When it comes to marketing, there are many theories that simply don’t apply to the real world. It’s not entirely clear how the concept of marketing became so complex, because it’s a simple and natural process. Without marketing, none of us would be here. It’s a part of evolution, socialization, business, and every other aspect of life.
So how did nature perfect what is generally the most difficult aspect of business? Let’s explore the intrinsic way to launch your start-up so you can establish yourself, take over your community, and flourish.
Finches may be the best analogy for establishing your concept. Charles Darwin, who helped develop the theory of evolution, noticed on the Galapagos Islands that finches evolved into several subspecies to survive. They learned how to specialize not only where they lived, but what specific resources to utilize and how to thrive on them. The same theory applies to start-up businesses. You have a product or service you wish to develop into a business. Perhaps you have a passion or education in some particular field. Maybe you have an improvement on how others are doing the same thing, or simply have a dream of being an entrepreneur. All you need to know is what you’re trying to accomplish. Be specific. Finches don’t move to an area intending to eat everything and live wherever they want. Begin with your idea and go from there.
If you’re a new species (or business) trying to establish a niche, you’ll naturally begin by finding a suitable location. Are there resources? How much competition is after those resources? Is there room to grow? Are there predators? Is the area too large to manage, or too small to survive in?
Ensure that you establish your business in an appropriate area. Don’t be greedy, and don’t think too small. Do your research and know the lay of the land before you plant roots. Visit the Economic Development department of your town, city, region, province, or state. Get the facts about the area you want to do business in. “Because I live here,” isn’t the soundest reason to open a business anywhere.
Get at It
Baby sea turtles don’t make a game plan for how to cross the beach and reach the ocean, they just go. You must be prepared to adjust as you go, and if you’re sitting around thinking about it, you’re not going anywhere. Avoid weighing yourself down with intricate details and paperwork. Traditional thinking advises start-ups to waste precious time on business plans, bank loans (which almost never happen), mission statements, and think-tanks. Budding entrepreneurs often fall into the trap of re-editing ideas and policies instead of getting to work. Regardless of how diligent your planning is, there will inevitably be mistakes and a myriad of setbacks you never considered, so plan lightly and market hard. Bull elephants squaring off at a depleting water hole don’t consult a lawyer first, they just go at it. If they fail, they regroup and go at it again and again until they get a drink. Persistence and passion usually win over planning.

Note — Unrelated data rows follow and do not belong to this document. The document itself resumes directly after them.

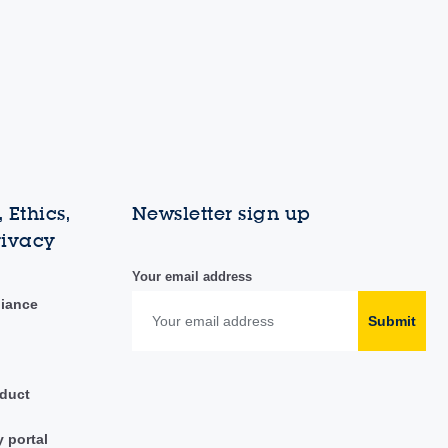
 Ethics,
Newsletter sign up
rivacy
Your email address
liance
Submit
duct
y portal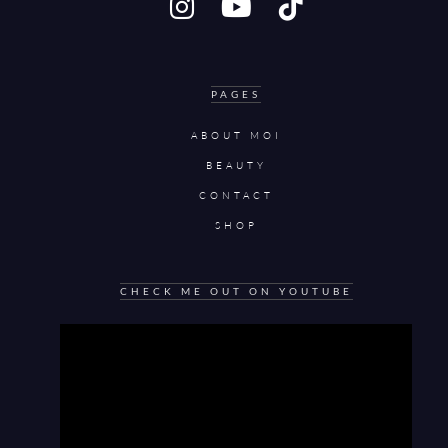
PAGES
ABOUT MOI
BEAUTY
CONTACT
SHOP
CHECK ME OUT ON YOUTUBE
Video
Player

There’s a reason rainforests and coral reefs support such plentiful and diverse life – nature feeds on nature. It needs abundance to function. Every creature must know and understand as much about the surrounding environment as possible to survive, and the same applies to business. You need to know as many people as you can, and understand the industries that support the community. Seek out business directories, join the local Chamber of Commerce or Board of Trade. Find business and networking groups and attend trade shows and events. The goal is to become recognizable and known in your field. A business can’t survive unless people know who you are and what you do. Investigate groups such as Rotary Club International and the Lions Club. If you’re not good at social and networking events, work on that instead of your business plan. The more people you know, the better. Be gregarious, persistent, and genuine.
Market, Don’t Sell
Nothing is more irritating than the relentless commissioned sales representative or the new entrepreneur with a one-track mind. We all know that person hungry for success who has read a marketing book or taken some course and constantly jams the ABC’s of selling down your throat. These techniques generally strike fear and dismay in the hearts of potential clients. This may come as a surprise, but your potential client may not be interested in your once-in-a-lifetime deal at this moment. Most of us feel uncomfortable being sold to, and people are just too savvy nowadays to fall for the big sales pitch. Meet people and listen to what they say. Make a mental note of their needs and give them solutions when you meet again. People want to associate and work with people they trust, who make them feel comfortable, and who get the job done. Trust is earned, not sold.
Marketing and selling are not the same. Marketing is the art of planting seeds and the pursuit of establishing yourself as the expert in your field. Selling is the act of persuading someone to buy something. Learn the difference between the two. Stop smacking people over the head with one-time offers and special pricing. Nobody wants to be inundated with ads day after day on Twitter or Facebook. They want to be educated, entertained, and enlightened. They want solutions, not deals. Solve the need first, then offer a deal, never the other way around. Marketing is the consistent application of memorable things that trigger people to think of you or your business, like a great logo, a clever tag line, or a catchy jingle. Get noticed for who you are, then back it up with performance. Consider a peacock – the colourful bird doesn’t discuss its 50% off sale or how cheaply or efficiently it can provide for its mate. It just gets out there and shows its feathers. When a mate notices is when it’s time to do business.
Marketing long pre-dates human beings. Nature created it. It’s all around us and we can learn about it in its purest form if we pay attention. From the song of the humpback whale to the colour of a lilac to invisible pheromones in the air, the essence of marketing boils down to getting noticed and surviving. Get back to nature and watch your business prosper.